Sleeping on couches and bumming meals, Calhoun and other volunteers including Gray Haertig (who continues to volunteer to this day) put together what was needed for a community radio station. A basement room was donated on Third and Salmon Streets, in downtown Portland. The space was barely big enough for two tape recorders, one turntable, and Calhoun. A diverse mix of about thirty volunteers came together to help out, including society women, movement radicals, professional broadcast engineers, and musicians.

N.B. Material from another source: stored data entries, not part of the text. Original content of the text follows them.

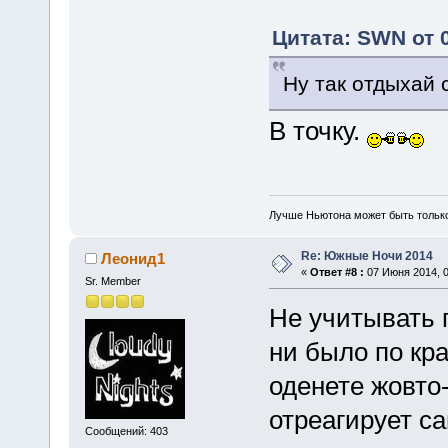
Цитата: SWN от 
Ну так отдыхай 
В точку.
Лучше Ньютона может быть тольк
Re: Южные Ночи 2014
Леонид1
«
Ответ #8 :
07 Июня 2014, 0
Sr. Member
Не учитывать 
ни было по кра
оденете жовто
отреагирует са
Сообщений: 403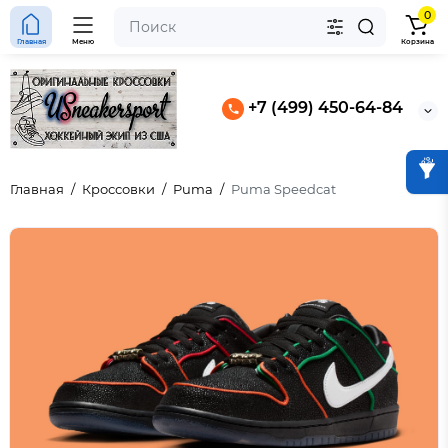
0
Главная
Меню
Корзина
+7 (499) 450-64-84
Главная
Кроссовки
Puma
Puma Speedcat
4 “Black Pinksicle”
 Slide Light Smoke Grey
Женские Nike Aja Wilson AOne Lem &
Lime (W)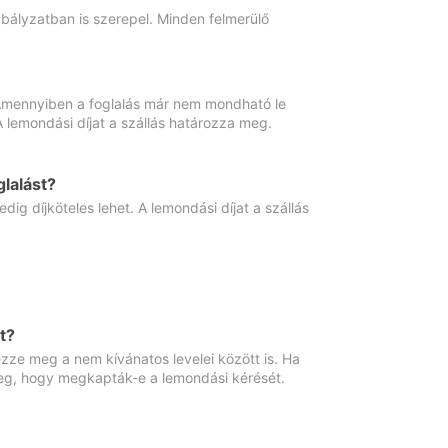
abályzatban is szerepel. Minden felmerülő
. Amennyiben a foglalás már nem mondható le
 A lemondási díjat a szállás határozza meg.
lalást?
ig díjköteles lehet. A lemondási díjat a szállás
t?
ze meg a nem kívánatos levelei között is. Ha
 meg, hogy megkapták-e a lemondási kérését.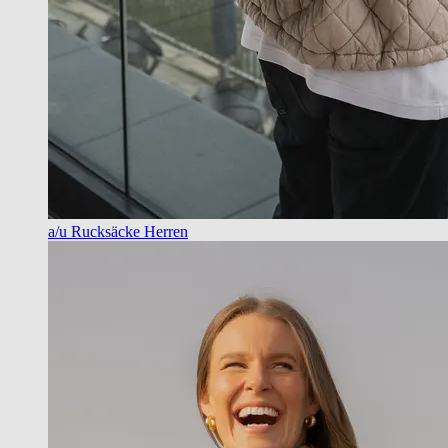
a/u Rucksäcke Herren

Selecting call letters referencing a strain of marijuana called "Berkeley Boo", KBOO Community Radio was on the air in June 1968, at a cost of less than $4,000. The total monthly station budget was about $50. The total output was only ten watts - not quite that of a light bulb. A new and important force on Portland's airwaves was born.

Initially, KBOO was on the air whenever there was a volunteer to flip a switch and activate the repeater signal from KRAB. But almost immediately, the station began to grow. KBOO volunteers lugged big Ampex tape recorders to concerts, political events, and neighborhood meetings; nationally recognized artists and activists were brought into the KBOO studio. Local poets also discovered they had an electronic outlet.

By the summer of 1970, a used 1,000-watt transmitter was installed, enabling KBOO's audience and subscriptions to grow. KBOO could be heard in much of Northwest Oregon.

After three years, KBOO outgrew its studio, and moved to a storefront on SE Belmont Street near 31st Avenue. Walls of the makeshift studios were lined with egg cartons for sound insulation. Two desks were shared by everyone.

Incorporation and stability (1972–1982)
By 1972, the non-profit KBOO Foundation was born, with an interim five-member Board of Directors. The umbilical cord to KRAB was being cut. By 1973, the staff had grown to five, with about 50 active volunteers. About 600 subscribers donated an average of $20 a year. Station Manager John Ross got an $80,000 federal grant to help purchase equipment.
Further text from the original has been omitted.